(Dataset entries)
>>>>
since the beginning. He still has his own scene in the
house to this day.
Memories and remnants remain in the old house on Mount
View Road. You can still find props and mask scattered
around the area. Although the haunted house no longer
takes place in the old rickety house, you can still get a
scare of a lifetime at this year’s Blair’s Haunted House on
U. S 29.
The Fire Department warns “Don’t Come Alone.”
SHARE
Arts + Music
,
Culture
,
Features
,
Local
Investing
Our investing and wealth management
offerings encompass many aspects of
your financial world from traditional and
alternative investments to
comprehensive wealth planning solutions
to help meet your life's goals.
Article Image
<<<<
>>>>
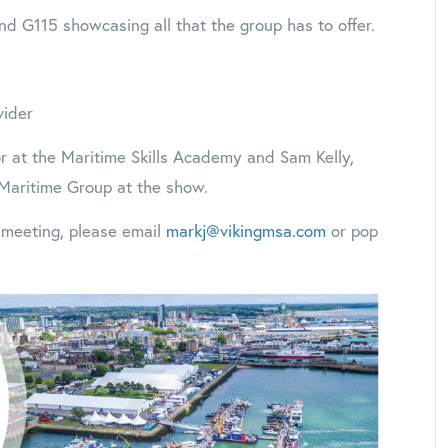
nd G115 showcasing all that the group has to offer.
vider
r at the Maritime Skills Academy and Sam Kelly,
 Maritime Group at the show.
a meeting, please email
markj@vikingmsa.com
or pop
<<<<
→ Task details
Above are records; repeat only the lines starting at the line with "since the beginning." and ending at the line with "around the area.", exactly as they appear, both included.

→ Task answer
since the beginning. He still has his own scene in the
house to this day.
Memories and remnants remain in the old house on Mount
View Road. You can still find props and mask scattered
around the area. Although the haunted house no longer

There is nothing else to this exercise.